Könnte daran liegen, dass 70% der Spieler nurnoch ihre Dmg-Rota-Knöpfchen in der Leiste haben und so Dinge wie Fear, Frostbolt (auch als Nicht-Frostmage) oder Wurzeln, etc ... gänzlich ihrer Existenzberechtigung beraubt wurden.
Habe selbst keinen Beta-Key, aber habe bei einem Kollegen mehrere Male die Klassen durchgetestet und keinerlei Schwierigkeiten mit zu wenig HP oder Mana gehabt, nahe dem Tod kommt man schon garnicht wenn man anständig spielt.
Daher stelle ich einfach mal die Behauptung auf, dass jegliche Beschwerden von Spielern kommen, welche zu sehr an die WotlK-Manie (völlig egal wann man angefangen hat zu spielen) gewöhnt sind und ein Problem damit haben, dass die Mobs nichtmehr nach 5 Sekunden liegen und man mit 100%/100% aus dem Kampf geht.



Forneleiche schrieb:


> Und am Ende bekommt die ganze WoW-Com Ihre Suppe wieder vorgekaut, das ich nicht lache. WoW zu schwer, *ich denke das wird ein Eigentor von der Com.*


Wär ja nicht das erste ... so langsam gehts in den 3-stelligen Bereich.


----------



## Cybereule (6. September 2010)

TheGui schrieb:


> Wie sagt Barlow?
> 
> generation Lich King!



Barlow in Ehren (oh..hm...ein Schaf...hm xD <3) aber verallgemeinern kann man es nicht!!!


----------



## Chrisjee (6. September 2010)

> casuals aus der beta bannen!


Und dich aus WoW. 


			Dieser Inhalt steht nur eingeloggten Mitgliedern zur Verfügung.


----------



## Derulu (6. September 2010)

mariglö schrieb:


> stimme dir voll und ganz zu!



Hihi, euch möchte ich sehen, wenn zu einer Beta wirklich nur Leute zugelassen werden würden, die das Spiel nicht nur in ihrer Freizeit (wenn man Casual mal wörtlich übersetzt) sondern Berufsmäßig spielen (dh. die damit ihr Geld verdienen, also Pro[fi]s) und alles nur nach deren Wunsch gestaltet werden würde, auch das Leveln. Na da würdet ihr auch freuen


----------



## Anomali10 (6. September 2010)

Um meine Meinungals Betatester zu äußern: Ich habe bisher nur auf Level 82 spielen können und war nur in Vashir, Hiyal und Deepholme. Alle 3 Gebiete fand ich nicht zu schwer, aber auch nicht wirklich einfach. Dazu muss ich erwähnen, dass ich meinen Magier hochspiele, der ein recht gutes gear vorzuweisen hat. Und auch die ersten Instanzen sind knackig, aber nicht unschaffbar.

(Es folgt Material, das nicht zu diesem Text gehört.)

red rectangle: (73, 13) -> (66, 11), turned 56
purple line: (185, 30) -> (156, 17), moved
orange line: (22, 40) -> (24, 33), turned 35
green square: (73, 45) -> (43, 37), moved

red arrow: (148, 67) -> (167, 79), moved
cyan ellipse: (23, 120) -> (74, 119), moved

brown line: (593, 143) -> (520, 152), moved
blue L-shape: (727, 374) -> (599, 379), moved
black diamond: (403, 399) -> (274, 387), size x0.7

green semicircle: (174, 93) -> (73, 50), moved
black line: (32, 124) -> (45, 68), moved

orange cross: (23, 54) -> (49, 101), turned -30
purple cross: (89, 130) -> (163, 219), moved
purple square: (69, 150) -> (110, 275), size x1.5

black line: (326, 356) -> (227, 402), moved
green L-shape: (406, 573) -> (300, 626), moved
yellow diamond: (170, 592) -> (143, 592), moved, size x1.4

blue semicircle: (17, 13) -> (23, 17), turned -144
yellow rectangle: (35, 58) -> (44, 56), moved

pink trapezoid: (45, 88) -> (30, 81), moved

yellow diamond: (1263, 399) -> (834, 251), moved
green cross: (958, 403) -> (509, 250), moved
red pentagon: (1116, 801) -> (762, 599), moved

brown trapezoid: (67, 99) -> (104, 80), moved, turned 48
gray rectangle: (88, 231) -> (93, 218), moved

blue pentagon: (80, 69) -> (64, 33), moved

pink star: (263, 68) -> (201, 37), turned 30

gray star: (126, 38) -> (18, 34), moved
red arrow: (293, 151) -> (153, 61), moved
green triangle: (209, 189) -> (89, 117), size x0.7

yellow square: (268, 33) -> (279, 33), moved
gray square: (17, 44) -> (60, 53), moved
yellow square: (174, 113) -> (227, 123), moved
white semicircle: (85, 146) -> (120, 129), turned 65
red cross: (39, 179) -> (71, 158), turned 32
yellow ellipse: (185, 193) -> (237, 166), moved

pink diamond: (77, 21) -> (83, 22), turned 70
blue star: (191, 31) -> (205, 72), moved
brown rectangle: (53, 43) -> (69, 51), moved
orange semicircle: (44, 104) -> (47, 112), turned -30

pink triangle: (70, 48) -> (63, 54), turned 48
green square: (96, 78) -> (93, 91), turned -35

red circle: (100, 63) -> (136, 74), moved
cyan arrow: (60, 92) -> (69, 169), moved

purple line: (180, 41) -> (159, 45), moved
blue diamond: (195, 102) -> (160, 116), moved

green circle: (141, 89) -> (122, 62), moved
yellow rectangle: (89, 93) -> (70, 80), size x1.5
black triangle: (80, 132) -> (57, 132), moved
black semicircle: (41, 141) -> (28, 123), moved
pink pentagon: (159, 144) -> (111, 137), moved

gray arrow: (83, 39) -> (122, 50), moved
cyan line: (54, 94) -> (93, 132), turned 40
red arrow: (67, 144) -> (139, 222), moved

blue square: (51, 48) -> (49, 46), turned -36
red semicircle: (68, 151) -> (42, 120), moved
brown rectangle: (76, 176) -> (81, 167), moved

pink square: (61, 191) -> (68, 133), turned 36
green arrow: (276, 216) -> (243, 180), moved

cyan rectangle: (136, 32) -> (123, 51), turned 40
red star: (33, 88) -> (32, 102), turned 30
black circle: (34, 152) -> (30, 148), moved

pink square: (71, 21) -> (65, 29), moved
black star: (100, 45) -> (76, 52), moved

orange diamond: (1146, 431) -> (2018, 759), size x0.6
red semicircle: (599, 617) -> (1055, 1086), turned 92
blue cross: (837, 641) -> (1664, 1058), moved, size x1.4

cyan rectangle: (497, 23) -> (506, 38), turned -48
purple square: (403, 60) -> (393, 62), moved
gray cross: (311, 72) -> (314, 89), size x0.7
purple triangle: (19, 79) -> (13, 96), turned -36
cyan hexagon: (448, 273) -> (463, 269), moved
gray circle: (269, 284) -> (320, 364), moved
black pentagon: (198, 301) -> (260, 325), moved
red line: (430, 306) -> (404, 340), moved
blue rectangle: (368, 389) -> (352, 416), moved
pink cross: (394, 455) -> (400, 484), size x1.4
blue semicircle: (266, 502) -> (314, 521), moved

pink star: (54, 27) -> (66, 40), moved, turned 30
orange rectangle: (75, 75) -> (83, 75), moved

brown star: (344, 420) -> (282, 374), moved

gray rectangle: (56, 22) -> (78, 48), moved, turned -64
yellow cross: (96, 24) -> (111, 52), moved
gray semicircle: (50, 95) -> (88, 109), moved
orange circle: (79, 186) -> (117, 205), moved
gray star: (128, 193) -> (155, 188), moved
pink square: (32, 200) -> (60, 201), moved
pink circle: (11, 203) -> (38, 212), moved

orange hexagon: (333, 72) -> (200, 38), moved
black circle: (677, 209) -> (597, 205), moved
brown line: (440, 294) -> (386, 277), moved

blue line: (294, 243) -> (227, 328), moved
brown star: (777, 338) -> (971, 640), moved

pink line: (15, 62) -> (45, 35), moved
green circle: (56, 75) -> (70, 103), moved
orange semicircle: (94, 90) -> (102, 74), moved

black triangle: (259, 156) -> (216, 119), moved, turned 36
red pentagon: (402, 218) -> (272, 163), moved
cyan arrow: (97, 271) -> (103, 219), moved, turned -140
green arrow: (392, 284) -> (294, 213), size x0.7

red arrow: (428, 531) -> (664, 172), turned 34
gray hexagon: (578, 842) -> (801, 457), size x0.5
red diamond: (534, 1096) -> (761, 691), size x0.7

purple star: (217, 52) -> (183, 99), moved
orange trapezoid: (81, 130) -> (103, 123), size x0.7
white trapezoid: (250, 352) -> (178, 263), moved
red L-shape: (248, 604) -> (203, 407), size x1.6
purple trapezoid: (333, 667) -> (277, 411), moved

Die meisten Spieler beschweren sich allerdings über Uldum und Schattenhochland. Darüber kann ich leider noch nichts sagen. Sollte es aber wirklich schwer sein, dann finde ich, ist der Wunsch vieler WoW- Spieler endlich in Erfüllung gegangen, denn kein 08/15-ich-bin-nur-zur-hälfte-im-Spiel-die-andere-hälfte-sieht-fern-Spieler, oder solche, die wirklich keinen Dunst haben, was sie eigentlich machen, werden dann riesen Probleme haben, sich in den Instanzen zu beweisen.

Und ich hoffe auch, dass Blizzard diese Schwierigkeit in die Raids einbringt, denn dann kommen wieder gute Spieler zum Vorschein die sich wirklich mit dem Spiel befassen und die Mechaniken komplett verstehen usw.


----------



## Cybereule (6. September 2010)

Anomali10 schrieb:


> Sinnvoller Post
> 
> 
> Dieser Inhalt steht nur eingeloggten Mitgliedern zur Verfügung.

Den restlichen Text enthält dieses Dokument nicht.